BOZEMAN — As the Jeremiah Johnson Brewing Company grew from a small Great Falls establishment to one selling craft beer in 10 states, the company faced a challenge common among Montana manufacturers: how to scale up its operations without getting bogged down by debt and old habits.
That’s why the brewery’s namesake owner, who shares a moniker with the legendary mountain man, turned to the Montana Manufacturing Extension Center at Montana State University to help navigate decisions that can make or break a small business.
“We were really at a point where we needed to learn to be efficient,” said Johnson, who earned his bachelor’s in business marketing from MSU in 2004 and acquired the brewery in 2018. “Working with MMEC gave me a chance to sit down and look at the big picture.”
Meeting with Doug Roberts, MMEC’s business adviser for the Great Falls area and northeast Montana, Johnson learned of several opportunities to reduce waste while increasing output, meaning greater profits as the brewery expanded to meet growing demand for its beer, which Johnson said is made with locally sourced barley malt, honey and other ingredients.
Roberts did a thorough audit of the brewery, drawing from his extensive manufacturing experience and the principles of lean manufacturing to recommend improvements. He also connected Johnson with the National Center for Appropriate Technology in Butte, which assessed the facility’s energy usage.

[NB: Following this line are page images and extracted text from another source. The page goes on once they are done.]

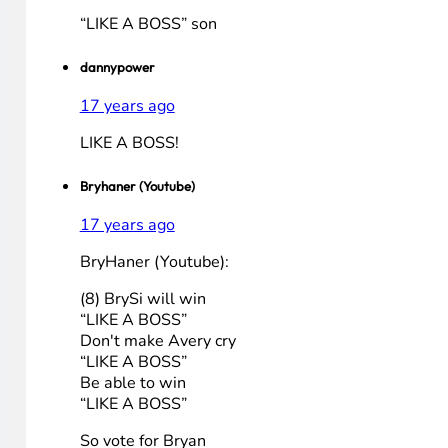
17 years ago
LIKE A BOSSï»¿
PacooohMG
17 years ago
LIKE A BOSS
Brad Pitt
17 years ago
“LIKE A BOSS” son
dannypower
17 years ago
LIKE A BOSS!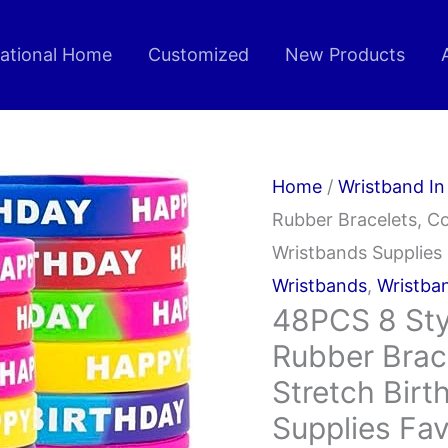
rational Home
Customized
New Products
Home
/
Wristband In
Rubber Bracelets, Co
Wristbands Supplies
Wristbands
,
Wristba
48PCS 8 Sty
Rubber Brace
Stretch Birt
Supplies Fa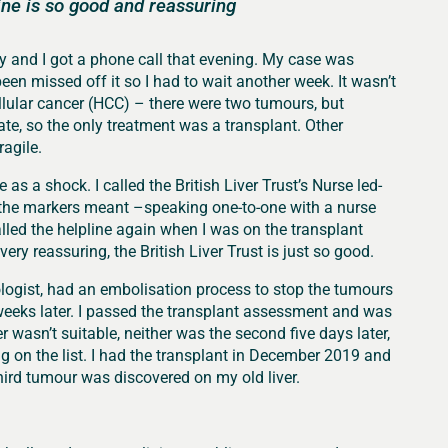
line is so good and reassuring
y and I got a phone call that evening. My case was
n missed off it so I had to wait another week. It wasn’t
ellular cancer (HCC) – there were two tumours, but
te, so the only treatment was a transplant. Other
agile.
as a shock. I called the British Liver Trust’s Nurse led-
the markers meant –speaking one-to-one with a nurse
alled the helpline again when I was on the transplant
ery reassuring, the British Liver Trust is just so good.
cologist, had an embolisation process to stop the tumours
 weeks later. I passed the transplant assessment and was
ver wasn’t suitable, neither was the second five days later,
ing on the list. I had the transplant in December 2019 and
hird tumour was discovered on my old liver.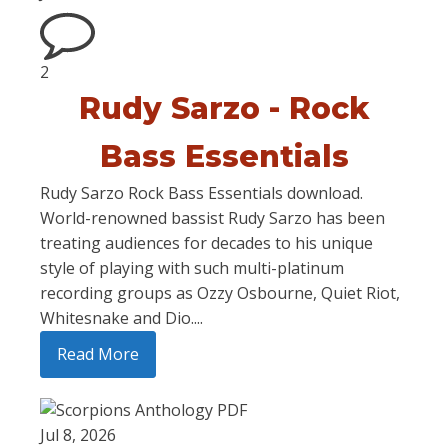
2
Rudy Sarzo - Rock
Bass Essentials
Rudy Sarzo Rock Bass Essentials download.
World-renowned bassist Rudy Sarzo has been
treating audiences for decades to his unique
style of playing with such multi-platinum
recording groups as Ozzy Osbourne, Quiet Riot,
Whitesnake and Dio....
Read More
Jul 8, 2026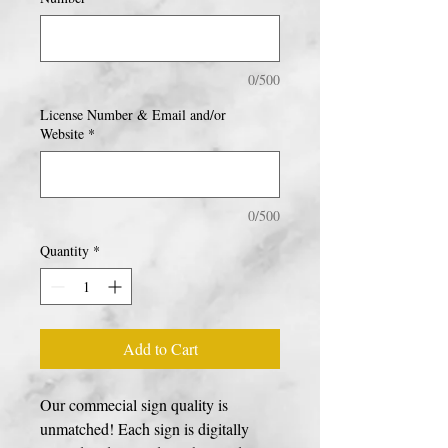
0/500
License Number & Email and/or
Website
*
0/500
Quantity
*
Add to Cart
Our commecial sign quality is
unmatched! Each sign is digitally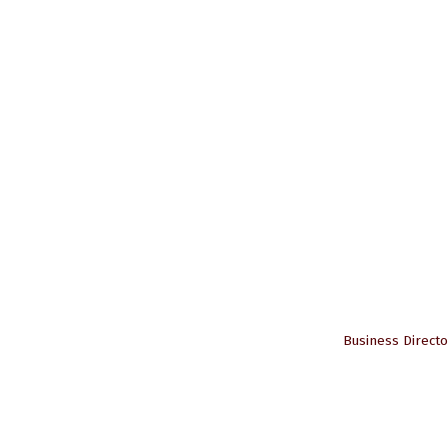
Business Directo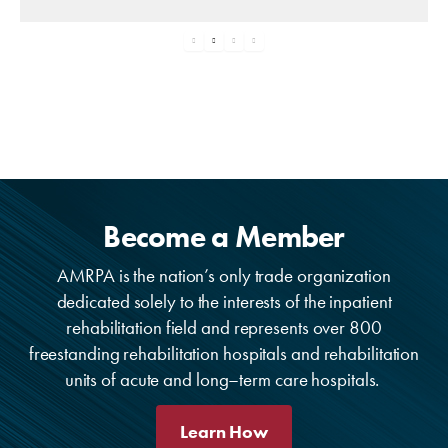
Become a Member
AMRPA is the nation’s only trade organization
dedicated solely to the interests of the inpatient
rehabilitation field and represents over 800
freestanding rehabilitation hospitals and rehabilitation
units of acute and long–term care hospitals.
Learn How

MMEC tapped a grant through MSU Extension's Pollution Prevention Program funded by the U.S. Environmental Protection Agency to cover most of the cost of the consultations.
“This is really the essence of MMEC, helping Montana companies grow and be more successful,” said Roberts, who worked in a variety of manufacturing industries for 30 years before joining MMEC.
For Johnson, the consultation “has led to a tremendous increase in efficiency,” he said. “And in manufacturing, if you’re not efficient you can go out of business really quick.”
One of Roberts’ recommendations led to a change in how the brewery’s filters are changed, resulting in better filtration of the beer and increasing the yield by multiple barrels per batch. Investment in a new packaging line is paying for itself because the increased volume more than pays the interest on the loan he took out to acquire it, Johnson said. With improvements in things like LED lights, the brewery’s energy use has dropped, reducing utility bills even as production volume has climbed more than 50%. And with Roberts’ encouragement, Johnson negotiated better bulk pricing for the specialty malts that flavor beers like Golden Bobcat Pale Ale, which the brewery released in 2018 to help celebrate MSU’s 125th anniversary.
According to Roberts, any Montana enterprise that’s in the business of making something stands to benefit from working with MMEC, which is housed in MSU's Norm Asbjornson College of Engineering. “When they call me, sometimes these businesses are on the verge of failing, or sometimes they’re on the cusp of growing from two employees to 20,” he said. “My approach is to develop a relationship so they know they have a partner. They may not even have a specific problem, but they have someone to talk to and can find out what resources are available.”
According to Johnson, “Doug was really good to work with, really thoughtful.”
As one of six MMEC business advisers covering different areas of the state, Roberts said he enjoys helping a wide range of manufacturers, whether in Great Falls, Scobey, Glasgow or anywhere in between.
“We work with people who have put everything they have into their businesses,” Roberts said. “It’s extremely rewarding to use our experience to help people succeed.”